After Walton’s Mountain, Robert and Virginia visited Monticello— Thomas Jefferson’s neoclassical mountaintop manse overlooking Charlottesville—and then they ate dinner at his favorite restaurant in the town. She insisted on paying despite his protestations. They returned to his apartment, and Robert prepared the fold-out sofa bed for her. He had tried to talk Virginia into taking his bed, but she absolutely refused.

“Do you need anything else, Granny?” Robert asked as she settled under the blanket.

“Just a kiss goodnight,” Virginia said.

He leaned over and kissed her dry cheek. It was slack with age. “I had a very nice day with you, Granny.”

“Oh, me too, Robby. Thank you,” she said and patted his forearm.

It is strange, Robert thought as he lay in bed recalling their day, that they were related only by law and love. He never longed for his biological grandmother, Julia Ribas, nor wondered how she might have been in Virginia’s place, had she kept Brenda and lived to old age. But he did often wish to know more about her and about their lost relatives in Spain.

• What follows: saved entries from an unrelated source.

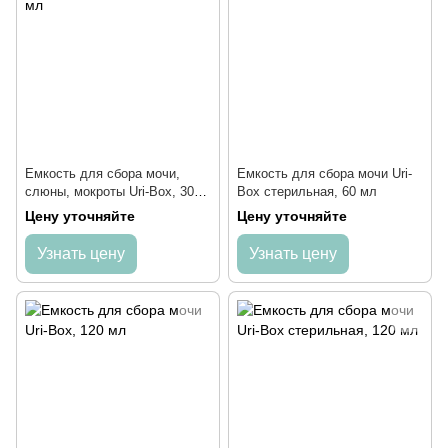
Емкость для сбора мочи,
Емкость для сбора мочи Uri-
слюны, мокроты Uri-Box, 30
Box стерильная, 60 мл
мл
Цену уточняйте
Цену уточняйте
Узнать цену
Узнать цену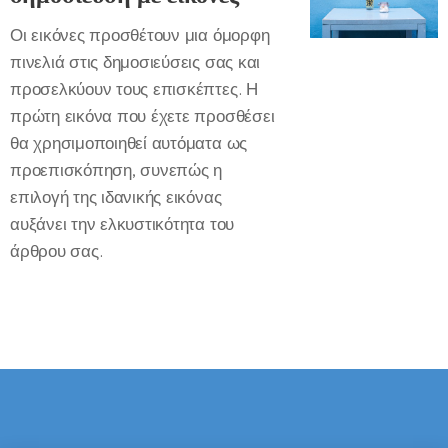
Οι εικόνες προσθέτουν μια όμορφη
πινελιά στις δημοσιεύσεις σας και
προσελκύουν τους επισκέπτες. Η
πρώτη εικόνα που έχετε προσθέσει
θα χρησιμοποιηθεί αυτόματα ως
προεπισκόπηση, συνεπώς η
επιλογή της ιδανικής εικόνας
αυξάνει την ελκυστικότητα του
άρθρου σας.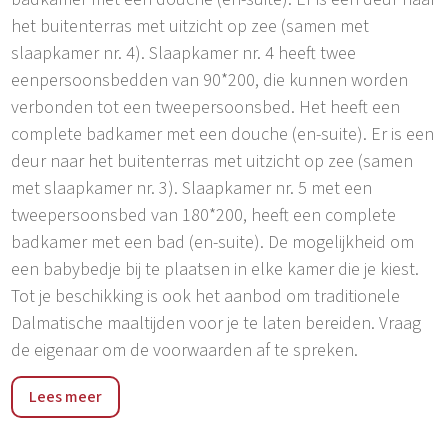
het buitenterras met uitzicht op zee (samen met
slaapkamer nr. 4). Slaapkamer nr. 4 heeft twee
eenpersoonsbedden van 90*200, die kunnen worden
verbonden tot een tweepersoonsbed. Het heeft een
complete badkamer met een douche (en-suite). Er is een
deur naar het buitenterras met uitzicht op zee (samen
met slaapkamer nr. 3). Slaapkamer nr. 5 met een
tweepersoonsbed van 180*200, heeft een complete
badkamer met een bad (en-suite). De mogelijkheid om
een babybedje bij te plaatsen in elke kamer die je kiest.
Tot je beschikking is ook het aanbod om traditionele
Dalmatische maaltijden voor je te laten bereiden. Vraag
de eigenaar om de voorwaarden af te spreken.
Villa Paradise is een moderne villa in de badplaats Duće,
Lees meer
gelegen op slechts 2 km van Omiš en 120 m van een
prachtig zandstrand. De villa is onberispelijk uitgerust in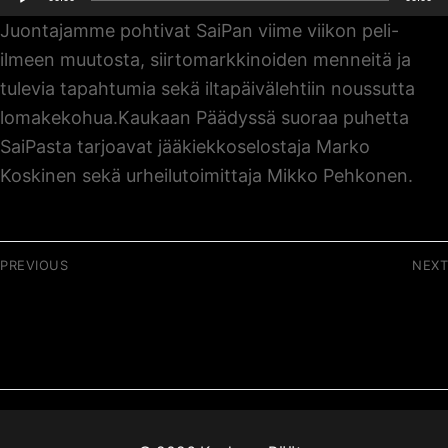
Juontajamme pohtivat SaiPan viime viikon peli-
ilmeen muutosta, siirtomarkkinoiden menneitä ja
tulevia tapahtumia sekä iltapäivälehtiin noussutta
lomakekohua.Kaukaan Päädyssä suoraa puhetta
SaiPasta tarjoavat jääkiekkoselostaja Marko
Koskinen sekä urheilutoimittaja Mikko Pehkonen.
Artikkelien
PREVIOUS
NEXT
selaus
Previous
Next
002 / Unelmaloma
004 / Mancrush ja
post:
post:
Tallinnassa
muita sietämättömiä
lainasanoja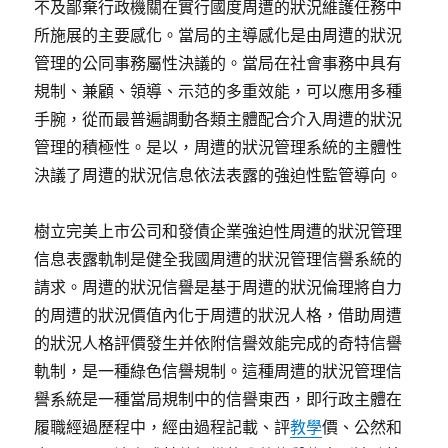
不及鄙棄行政機關在實行國度周遭的狀況維護任務中
所施展的主要感化。當局的主導感化是由周遭的狀況
管理的公同事務屬性決議的。當局在社會事務中具有
規制、兼顧、領導、示范的多重效能，可以應用多種
手腕，從而最普遍調動各類主體配合介入周遭的狀況
管理的積極性。是以，周遭的狀況管理系統的主體性
決議了周遭的狀況信息依法表露的強迫性監管導向。
樹立完美上市公司和發債企業強迫性周遭的狀況管理
信息表露軌制是健全我國周遭的狀況管理信譽系統的
請求。周遭的狀況信譽是基于周遭的狀況倫理將自力
的周遭的狀況價值內化于周遭的狀況人格，借助周遭
的狀況人格評價發生并依附信譽效能完成的奇特信譽
軌制，是一種綠色信譽規制。這種周遭的狀況管理信
譽系統是一種當局規制中的信譽東西，即行政主體在
履職經過歷程中，經由過程記載、評
教學
價、公然和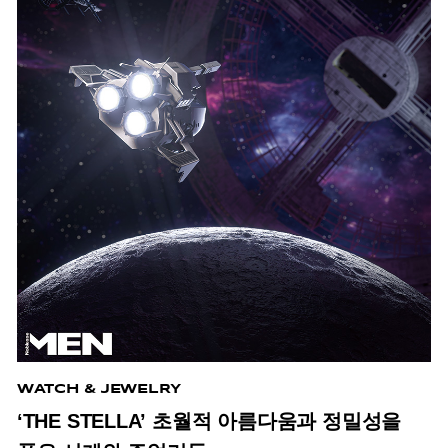
WATCH & JEWELRY
‘THE STELLA’ 초월적 아름다움과 정밀성을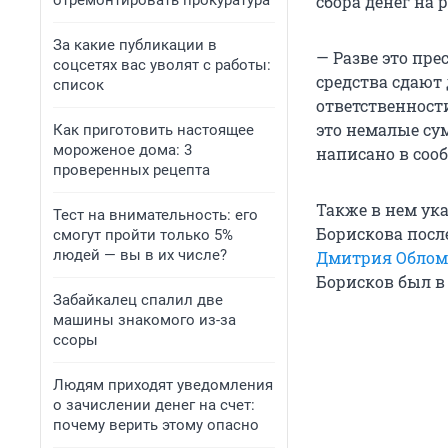
отремонтировать прокуратура
сбора денег на
За какие публикации в
— Разве это пре
соцсетях вас уволят с работы:
средства сдают
список
ответственност
это немалые су
Как приготовить настоящее
мороженое дома: 3
написано в соо
проверенных рецепта
Также в нем ук
Тест на внимательность: его
Борискова посл
смогут пройти только 5%
людей — вы в их числе?
Дмитрия Обло
Борисков был в
Забайкалец спалил две
машины знакомого из-за
ссоры
Людям приходят уведомления
о зачислении денег на счет:
почему верить этому опасно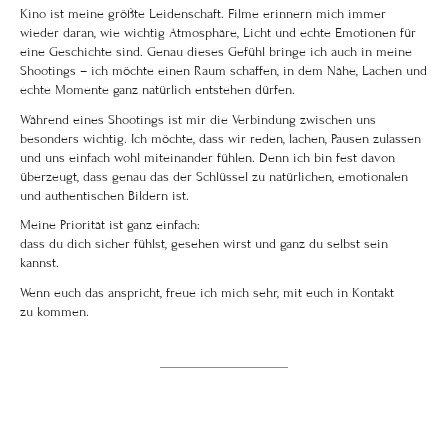
Kino ist meine größte Leidenschaft. Filme erinnern mich immer
wieder daran, wie wichtig Atmosphäre, Licht und echte Emotionen für
eine Geschichte sind. Genau dieses Gefühl bringe ich auch in meine
Shootings – ich möchte einen Raum schaffen, in dem Nähe, Lachen und
echte Momente ganz natürlich entstehen dürfen.
Während eines Shootings ist mir die Verbindung zwischen uns
besonders wichtig. Ich möchte, dass wir reden, lachen, Pausen zulassen
und uns einfach wohl miteinander fühlen. Denn ich bin fest davon
überzeugt, dass genau das der Schlüssel zu natürlichen, emotionalen
und authentischen Bildern ist.
Meine Priorität ist ganz einfach:
dass du dich sicher fühlst, gesehen wirst und ganz du selbst sein
kannst.
Wenn euch das anspricht, freue ich mich sehr, mit euch in Kontakt
zu kommen.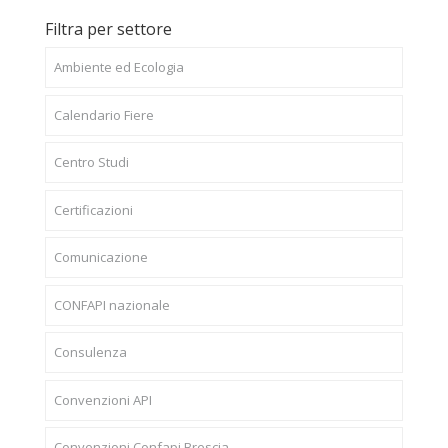
Filtra per settore
Ambiente ed Ecologia
Calendario Fiere
Centro Studi
Certificazioni
Comunicazione
CONFAPI nazionale
Consulenza
Convenzioni API
Convenzioni Confapi Brescia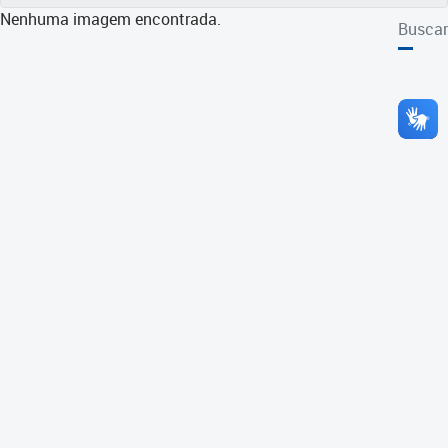
Nenhuma imagem encontrada.
Buscar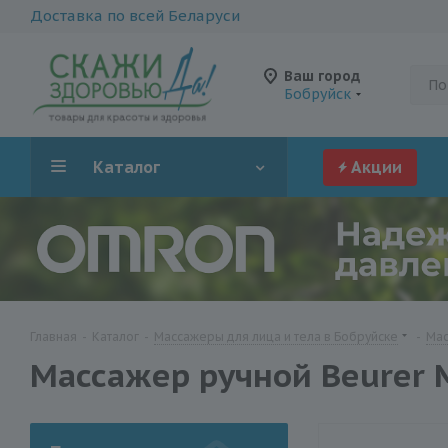
Доставка по всей Беларуси
Ваш город
Бобруйск
Каталог
Акции
Главная
-
Каталог
-
Массажеры для лица и тела в Бобруйске
-
Мас
Массажер ручной Beurer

Not long after he moved to Charlottesville for graduate school, Robert had gotten the address of his great-uncle Luis’ daughter who had visited Spain thirty years before and met some of the cousins there. He wrote to her, telling her he wanted to try to contact them, but she did not reply. When he asked his great-aunt Pilar about it, she said: “Oh, she’s a strange one, Robert. She never visits or calls, and I don’t really have any contact with her.” A frustrating dead end, he thought again as he drifted off to sleep.